離婚の際に考えなければならないこと

「離婚」の二文字がちらついた時、もう「何が何でも別れたい」と離婚を急ぎがちですが、決して慌ててはいけません。ここは、あえて冷静になって、これから考えなければならないことをまとめましょう。離婚を考える際には、

●どのような手続きで離婚するか
●慰謝料、財産分野、年金分割などのお金の取り決めをどうするか
●親権、養育費、面会交流など子供のこと
●戸籍、氏、保険等の手続き

といった様々な事を取り決めればなりません。
どの項目も、今後の将来に大きく関わる大事な項目ですので、しっかりと熟考して、取り決めていくことが大事です。

離婚の手続きはどうする?

離婚の手続きには、

・2人で話し合って離婚届を提出する協議離婚
・家庭裁判所の話し合いによって離婚を成立させる調停離婚
・裁判所の判断により、裁判によって離婚をする裁判離婚
・裁判中に和解によって離婚を成立させる和解離婚

といった手続きがあります。

協議離婚の場合でも、

・公証役場で公正証書を作成すべきかどうか
・話し合いに弁護士を仲介させるか
・別居しながら話し合いを進めるべきか

等によって、手続きにも若干の違いが出てきます。

どのような手続きで離婚したかによって、戸籍上の記載や、法的な効力も異なってくるので、どのような手続きで離婚するかもとても重要な項目です。

慰謝料はどうする?

離婚の際の「慰謝料」と言うと、「浮気をされた場合に支払われる慰謝料」をイメージされる方が少なくありません。
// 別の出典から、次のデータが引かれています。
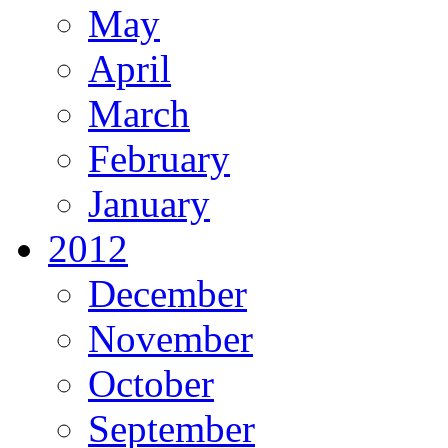
May
April
March
February
January
2012
December
November
October
September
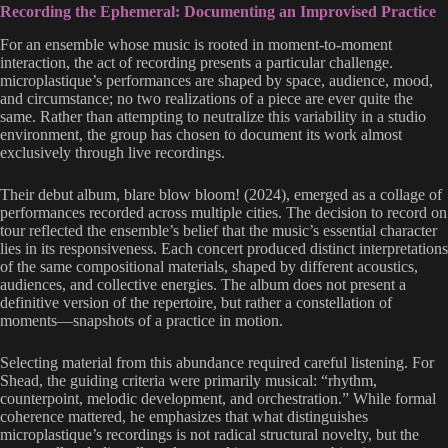
Recording the Ephemeral: Documenting an Improvised Practice
For an ensemble whose music is rooted in moment-to-moment
interaction, the act of recording presents a particular challenge.
microplastique’s performances are shaped by space, audience, mood,
and circumstance; no two realizations of a piece are ever quite the
same. Rather than attempting to neutralize this variability in a studio
environment, the group has chosen to document its work almost
exclusively through live recordings.
Their debut album, blare blow bloom! (2024), emerged as a collage of
performances recorded across multiple cities. The decision to record on
tour reflected the ensemble’s belief that the music’s essential character
lies in its responsiveness. Each concert produced distinct interpretations
of the same compositional materials, shaped by different acoustics,
audiences, and collective energies. The album does not present a
definitive version of the repertoire, but rather a constellation of
moments—snapshots of a practice in motion.
Selecting material from this abundance required careful listening. For
Shead, the guiding criteria were primarily musical: “rhythm,
counterpoint, melodic development, and orchestration.” While formal
coherence mattered, he emphasizes that what distinguishes
microplastique’s recordings is not radical structural novelty, but the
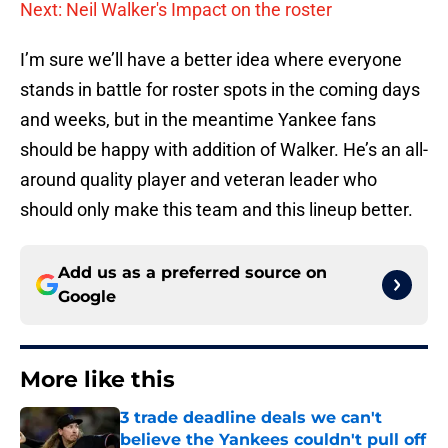
Next: Neil Walker's Impact on the roster
I’m sure we’ll have a better idea where everyone
stands in battle for roster spots in the coming days
and weeks, but in the meantime Yankee fans
should be happy with addition of Walker. He’s an all-
around quality player and veteran leader who
should only make this team and this lineup better.
Add us as a preferred source on
Google
More like this
3 trade deadline deals we can't
believe the Yankees couldn't pull off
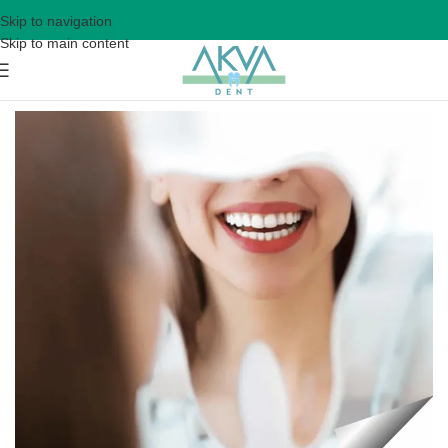
Skip to navigation
Skip to main content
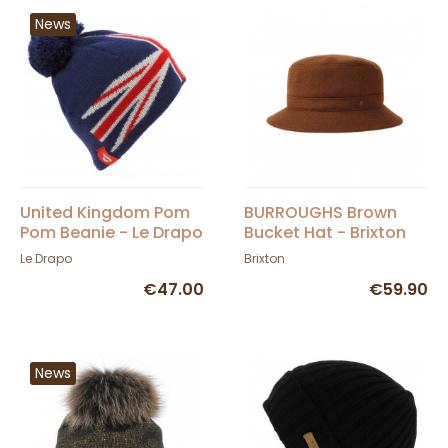
News
United Kingdom Pom
BURROUGHS Brown
Pom Beanie - Le Drapo
Bucket Hat - Brixton
Le Drapo
Brixton
€47.00
€59.90
News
しかしながら、離婚の慰謝料はこれに限られず、およそ

離婚に至る原因を作った側が、相手に対して支払うべきもの

とされています。これ以外にも、婚姻期間中の暴力行為や、不倫、性交拒否等に対して慰謝料が支払われる場合もあります。
一括で払ってもらうのか、分割で払ってもらうのかとの細かな取り決めをする場合もあります。

財産分与はどうする?

財産分与は、

夫婦が婚姻期間中に築き上げた2人の共有財産を、離婚の際に2つに分けること

をいいます。これは、預金口座等の名義にかかわらず、実質的に2人の共有財産かどうかによって判断されます。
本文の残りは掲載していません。